[[ Information provided, beginning ]]
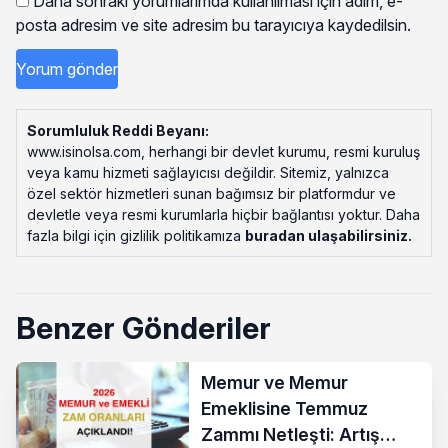
Daha sonraki yorumlarımda kullanılması için adım, e-
posta adresim ve site adresim bu tarayıcıya kaydedilsin.
Sorumluluk Reddi Beyanı:
www.isinolsa.com, herhangi bir devlet kurumu, resmi kuruluş
veya kamu hizmeti sağlayıcısı değildir. Sitemiz, yalnızca
özel sektör hizmetleri sunan bağımsız bir platformdur ve
devletle veya resmi kurumlarla hiçbir bağlantısı yoktur. Daha
fazla bilgi için gizlilik politikamıza
buradan ulaşabilirsiniz
.
Benzer Gönderiler
Memur ve Memur
Emeklisine Temmuz
Zammı Netleşti: Artış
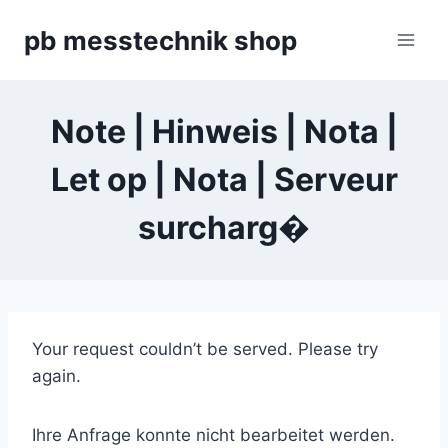
Zum
pb messtechnik shop
Inhalt
springen
Note | Hinweis | Nota |
Let op | Nota | Serveur
surcharg�
Your request couldn’t be served. Please try
again.
Ihre Anfrage konnte nicht bearbeitet werden.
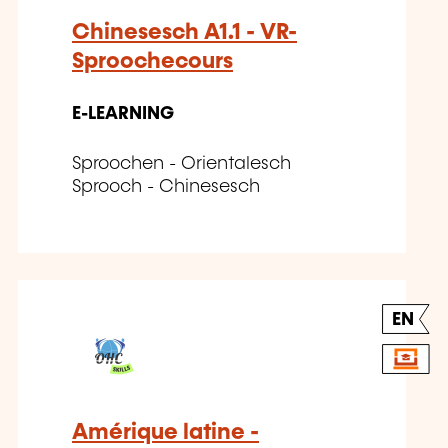
Chinesesch A1.1 - VR-
Sproochecours
E-LEARNING
Sproochen - Orientalesch
Sprooch - Chinesesch
EN
Amérique latine -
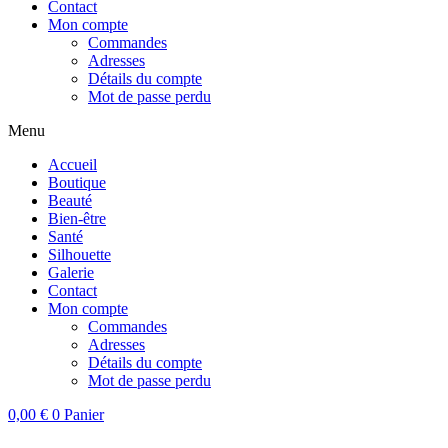
Contact
Mon compte
Commandes
Adresses
Détails du compte
Mot de passe perdu
Menu
Accueil
Boutique
Beauté
Bien-être
Santé
Silhouette
Galerie
Contact
Mon compte
Commandes
Adresses
Détails du compte
Mot de passe perdu
0,00
€
0
Panier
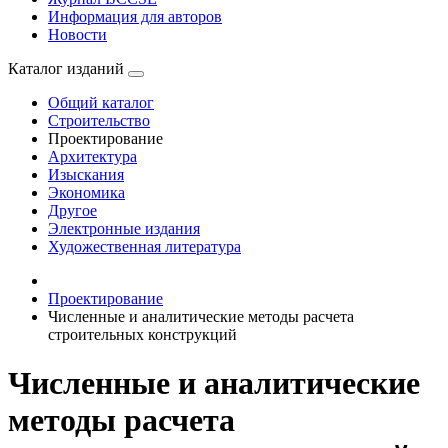
Информация для авторов
Новости
Каталог изданий
Общий каталог
Строительство
Проектирование
Архитектура
Изыскания
Экономика
Другое
Электронные издания
Художественная литература
Проектирование
Численные и аналитические методы расчета
строительных конструкций
Численные и аналитические
методы расчета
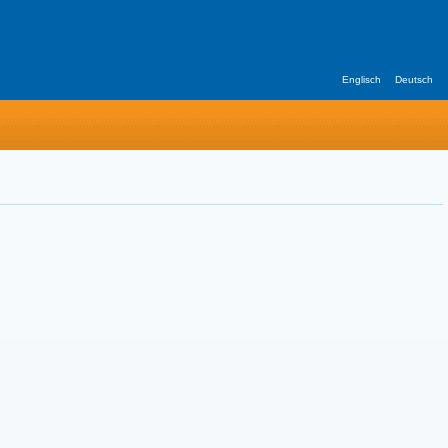
Englisch
Deutsch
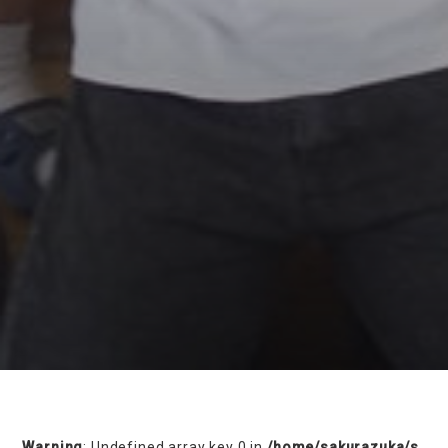
on line
230
Warning
: Undefined array key 0 in
/home/sakurazuka/s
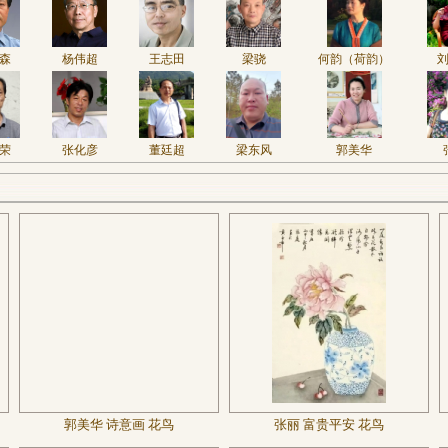
森
杨伟超
王志田
梁骁
何韵（荷韵）
荣
张化彦
董廷超
梁东风
郭美华
郭美华 诗意画 花鸟
张丽 富贵平安 花鸟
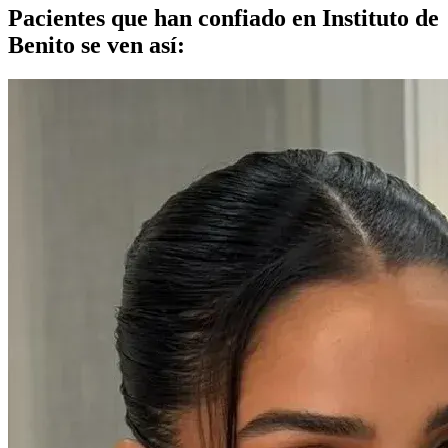
Pacientes que han confiado en Instituto de
Benito se ven así:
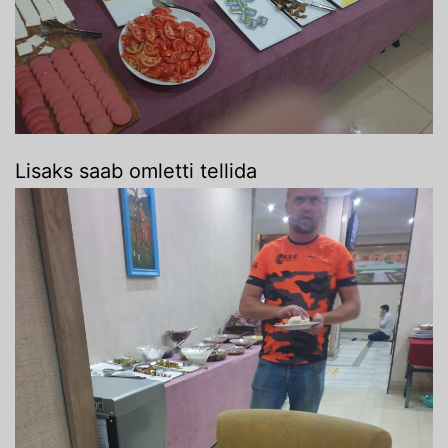
Lisaks saab omletti tellida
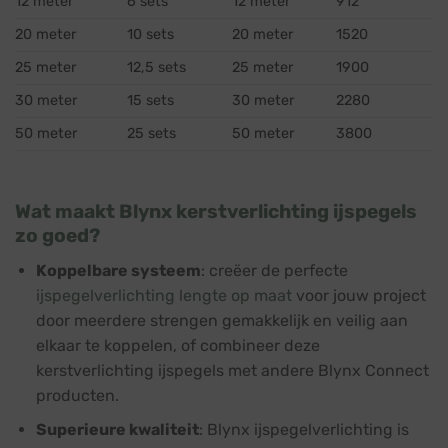
12 meter
6 sets
12 meter
912
20 meter
10 sets
20 meter
1520
25 meter
12,5 sets
25 meter
1900
30 meter
15 sets
30 meter
2280
50 meter
25 sets
50 meter
3800
Wat maakt Blynx kerstverlichting ijspegels
zo goed?
Koppelbare systeem
: creëer de perfecte
ijspegelverlichting lengte op maat
voor jouw project
door meerdere strengen gemakkelijk en veilig aan
elkaar te koppelen, of combineer deze
kerstverlichting ijspegels met andere Blynx Connect
producten.
Superieure kwaliteit
: Blynx ijspegelverlichting is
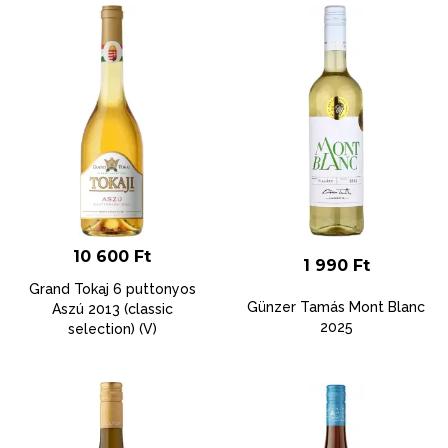
10 600
Ft
1 990
Ft
Grand Tokaj 6 puttonyos
Günzer Tamás Mont Blanc
Aszú 2013 (classic
2025
selection) (V)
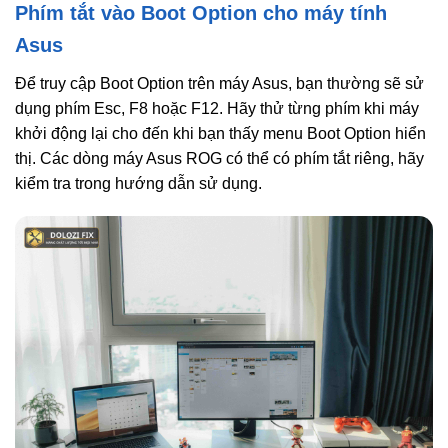
Phím tắt vào Boot Option cho máy tính
Asus
Để truy cập Boot Option trên máy Asus, bạn thường sẽ sử
dụng phím Esc, F8 hoặc F12. Hãy thử từng phím khi máy
khởi động lại cho đến khi bạn thấy menu Boot Option hiển
thị. Các dòng máy Asus ROG có thể có phím tắt riêng, hãy
kiểm tra trong hướng dẫn sử dụng.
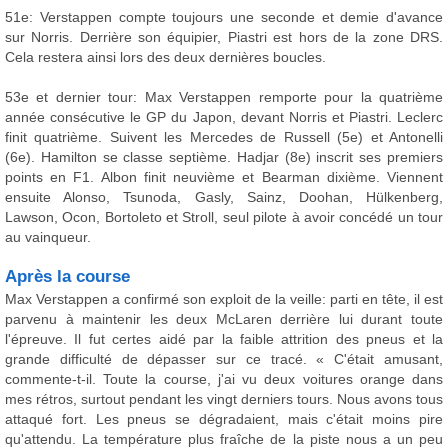
51e: Verstappen compte toujours une seconde et demie d'avance
sur Norris. Derrière son équipier, Piastri est hors de la zone DRS.
Cela restera ainsi lors des deux dernières boucles.
53e et dernier tour: Max Verstappen remporte pour la quatrième
année consécutive le GP du Japon, devant Norris et Piastri. Leclerc
finit quatrième. Suivent les Mercedes de Russell (5e) et Antonelli
(6e). Hamilton se classe septième. Hadjar (8e) inscrit ses premiers
points en F1. Albon finit neuvième et Bearman dixième. Viennent
ensuite Alonso, Tsunoda, Gasly, Sainz, Doohan, Hülkenberg,
Lawson, Ocon, Bortoleto et Stroll, seul pilote à avoir concédé un tour
au vainqueur.
Après la course
Max Verstappen a confirmé son exploit de la veille: parti en tête, il est
parvenu à maintenir les deux McLaren derrière lui durant toute
l'épreuve. Il fut certes aidé par la faible attrition des pneus et la
grande difficulté de dépasser sur ce tracé. « C'était amusant,
commente-t-il. Toute la course, j'ai vu deux voitures orange dans
mes rétros, surtout pendant les vingt derniers tours. Nous avons tous
attaqué fort. Les pneus se dégradaient, mais c'était moins pire
qu'attendu. La température plus fraîche de la piste nous a un peu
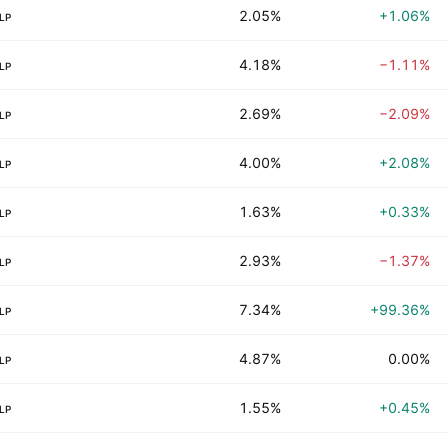
2.05%
+1.06%
LP
4.18%
−1.11%
LP
2.69%
−2.09%
LP
4.00%
+2.08%
LP
1.63%
+0.33%
LP
2.93%
−1.37%
LP
7.34%
+99.36%
LP
4.87%
0.00%
LP
1.55%
+0.45%
LP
[[ Information provided, end ]]
Every line of the records above should be reproduced exactly, with no pictures included.

» **Task answer**
Daha sonraki yorumlarımda kullanılması için adım, e-
posta adresim ve site adresim bu tarayıcıya kaydedilsin.
Sorumluluk Reddi Beyanı:
www.isinolsa.com, herhangi bir devlet kurumu, resmi kuruluş
veya kamu hizmeti sağlayıcısı değildir. Sitemiz, yalnızca
özel sektör hizmetleri sunan bağımsız bir platformdur ve
devletle veya resmi kurumlarla hiçbir bağlantısı yoktur. Daha
fazla bilgi için gizlilik politikamıza
buradan ulaşabilirsiniz
.
Benzer Gönderiler
Memur ve Memur
Emeklisine Temmuz
Zammı Netleşti: Artış
Zum
pb messtechnik shop
Inhalt
springen
Note | Hinweis | Nota |
Let op | Nota | Serveur
surcharg�
Your request couldn’t be served. Please try
again.
Ihre Anfrage konnte nicht bearbeitet werden.
Chinesesch A1.1 - VR-
Sproochecours
E-LEARNING
Sproochen - Orientalesch
Sprooch - Chinesesch
EN
Amérique latine -
Contact
Mon compte
Commandes
Adresses
Détails du compte
Mot de passe perdu
Menu
Accueil
Boutique
Beauté
Bien-être
Santé
Silhouette
Galerie
Contact
Mon compte
Commandes
Adresses
Détails du compte
Mot de passe perdu
0,00
€
0
Panier
Информация для авторов
Новости
Каталог изданий
Общий каталог
Строительство
Проектирование
Архитектура
Изыскания
Экономика
Другое
Электронные издания
Художественная литература
Проектирование
Численные и аналитические методы расчета
строительных конструкций
Численные и аналитические
методы расчета
Englisch
Deutsch
on line
230
Warning
: Undefined array key 0 in
/home/sakurazuka/s
森
杨伟超
王志田
梁骁
何韵（荷韵）
荣
张化彦
董廷超
梁东风
郭美华
郭美华 诗意画 花鸟
张丽 富贵平安 花鸟
Pacientes que han confiado en Instituto de
Benito se ven así:
Lisaks saab omletti tellida
12 meter
6 sets
12 meter
912
20 meter
10 sets
20 meter
1520
25 meter
12,5 sets
25 meter
1900
30 meter
15 sets
30 meter
2280
50 meter
25 sets
50 meter
3800
Wat maakt Blynx kerstverlichting ijspegels
zo goed?
Koppelbare systeem
: creëer de perfecte
ijspegelverlichting lengte op maat
voor jouw project
door meerdere strengen gemakkelijk en veilig aan
elkaar te koppelen, of combineer deze
kerstverlichting ijspegels met andere Blynx Connect
producten.
Superieure kwaliteit
: Blynx ijspegelverlichting is
10 600
Ft
1 990
Ft
Grand Tokaj 6 puttonyos
Günzer Tamás Mont Blanc
Aszú 2013 (classic
2025
selection) (V)
Phím tắt vào Boot Option cho máy tính
Asus
Để truy cập Boot Option trên máy Asus, bạn thường sẽ sử
dụng phím Esc, F8 hoặc F12. Hãy thử từng phím khi máy
khởi động lại cho đến khi bạn thấy menu Boot Option hiển
thị. Các dòng máy Asus ROG có thể có phím tắt riêng, hãy
kiểm tra trong hướng dẫn sử dụng.
51e: Verstappen compte toujours une seconde et demie d'avance
sur Norris. Derrière son équipier, Piastri est hors de la zone DRS.
Cela restera ainsi lors des deux dernières boucles.
53e et dernier tour: Max Verstappen remporte pour la quatrième
année consécutive le GP du Japon, devant Norris et Piastri. Leclerc
finit quatrième. Suivent les Mercedes de Russell (5e) et Antonelli
(6e). Hamilton se classe septième. Hadjar (8e) inscrit ses premiers
points en F1. Albon finit neuvième et Bearman dixième. Viennent
ensuite Alonso, Tsunoda, Gasly, Sainz, Doohan, Hülkenberg,
Lawson, Ocon, Bortoleto et Stroll, seul pilote à avoir concédé un tour
au vainqueur.
Après la course
Max Verstappen a confirmé son exploit de la veille: parti en tête, il est
parvenu à maintenir les deux McLaren derrière lui durant toute
l'épreuve. Il fut certes aidé par la faible attrition des pneus et la
grande difficulté de dépasser sur ce tracé. « C'était amusant,
commente-t-il. Toute la course, j'ai vu deux voitures orange dans
mes rétros, surtout pendant les vingt derniers tours. Nous avons tous
attaqué fort. Les pneus se dégradaient, mais c'était moins pire
qu'attendu. La température plus fraîche de la piste nous a un peu
2.05%
+1.06%
LP
4.18%
−1.11%
LP
2.69%
−2.09%
LP
4.00%
+2.08%
LP
1.63%
+0.33%
LP
2.93%
−1.37%
LP
7.34%
+99.36%
LP
4.87%
0.00%
LP
1.55%
+0.45%
LP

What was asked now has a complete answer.